12.3.3 Bayesian Data Augmentation

  • MICE is Markov Chain

  • Build a missing data model into a Bayesian model, treating missing values as another parameter to estimate by drawing out of its posterior distribution.

\(f(\beta, y_{miss}|y_{obs}) \sim f(y_{obs} | \beta, y_{miss}) f(\beta, y_{miss})\)

  • We integrate out the missing values by sampling from the total distribution, then averaging out the beta distributions over the space of missing data points.

  • As long as data is MAR, the likelihood of missingness is not related to \(\beta\) (ignorability), this is fine.

12.3.4 FIML

If there are no missing data, the likelihood function is

\(L(\mu, \Sigma)=\prod_{i=1} f(y_i | \mu, \Sigma)\)

If there are missing value,

\(L(\mu, \Sigma)=\prod_{i=1} f(y_i | \mu_i, \Sigma_i)\)

12.3.5 mi in stata

log using mi_10_model2.log, replace

clear
set more off

set matsize 4000

use "CROSSED_ContestUserActivity FEB 2014 temp.dta", clear
*sample 10

mi set flong
*local dummies "x1 x2"
local continuous "CulturalDist_KS5D_ctr tight_ctr targ_tight_ctr user_country_opennessValue_ctr targetcntropennes2010_ctr"

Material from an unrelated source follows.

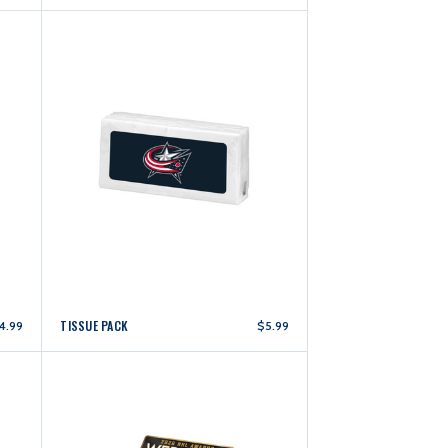
TISSUE PACK
4.99
$5.99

mi register imputed `continuous'
mi impute chained  (regress) `continuous' , add(10) rseed(1)

mi estimate, cmdok: heckprob has_won c.CulturalDist_KS5D_ctr##c.tight_ctr targ_tight_ctr gender_code expert_cat2 expert_cat3 expert_cat4 submissions_count, select (has_submitted = c.CulturalDist_KS5D_ctr##c.tight_ctr log_cash_000 gender_code expert_cat2 expert_cat3 expert_cat4 submissions_count ave_numConcurrentContest) vce (cluster user_id) difficult nonrtol

This is a sample code. In stata, you have to do “mi set”, then “mi register” to register variables you need to impute. Then “mi impute chained” if you have multiple variables to impute. Then the imputation will take all variables you registered (imputed or regular) in the prediction model unless you specify otherwise. Then do “mi estimate”.